I stopped thinking about the tank size myself because I'm upgrading to a very large tank after my move. My 6 sevs are only 2 1/2-3" long at this time. In the new setup I'll be able to comfortably keep all of them.

In regards to other fish that will work with them, that really depends on your goals for the tank.
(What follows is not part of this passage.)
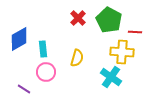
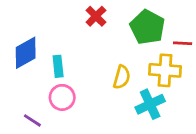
red cross: (78, 18) -> (96, 16), moved
yellow semicircle: (77, 58) -> (122, 77), moved
cyan cross: (111, 77) -> (150, 104), turned 30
There are lots of options


----------



## NatBarry (Feb 19, 2008)

Yes, thanks..I'm getting to understand now!
Well, I was thinking of purchasing an established pair ive seen at the LFS. They are about 4-5" but have been breeding and are for sale with fry, so im not sure yet.

But im still talking early days yet, I havent even got rid of the malawi's yet..I'll just have to keep my eye open for information.

Nathan


----------



## fishboy689 (Jul 16, 2008)

Any other cichlids?

Umm the Blood parrot cichlid looks pretty cool, and I have heard they have personality


----------



## NatBarry (Feb 19, 2008)

I already have some blood parrots! lol


----------



## fishboy689 (Jul 16, 2008)

O, sorry.
They are sill awesome


----------



## fishboy689 (Jul 16, 2008)

didnt see your other 55


----------



## NatBarry (Feb 19, 2008)

Yeh, I got two 55 gallons which are completely the same tank but one is black and the other was beech but has now been coated black.


----------